[Transcribed page contents]
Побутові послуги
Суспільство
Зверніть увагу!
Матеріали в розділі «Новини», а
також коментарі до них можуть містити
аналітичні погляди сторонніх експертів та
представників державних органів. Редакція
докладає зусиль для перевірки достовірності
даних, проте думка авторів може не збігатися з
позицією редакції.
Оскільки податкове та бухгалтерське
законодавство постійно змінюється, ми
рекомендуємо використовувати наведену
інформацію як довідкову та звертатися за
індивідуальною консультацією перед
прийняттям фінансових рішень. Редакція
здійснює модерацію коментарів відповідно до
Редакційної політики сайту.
...
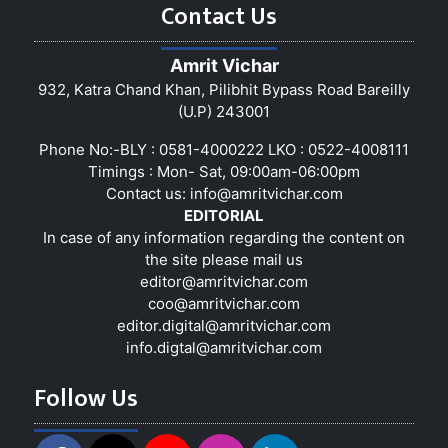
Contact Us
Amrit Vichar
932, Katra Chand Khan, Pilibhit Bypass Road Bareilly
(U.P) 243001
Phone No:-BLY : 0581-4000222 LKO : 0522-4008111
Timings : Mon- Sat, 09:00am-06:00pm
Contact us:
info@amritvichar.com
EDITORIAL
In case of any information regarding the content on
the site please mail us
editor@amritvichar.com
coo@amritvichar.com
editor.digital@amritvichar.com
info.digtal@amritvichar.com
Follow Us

TASK BRIEF -
Among the lines above, find those that contain the word "Редакція" and copy them.

COMPLETED TASK -
представників державних органів. Редакція
прийняттям фінансових рішень. Редакція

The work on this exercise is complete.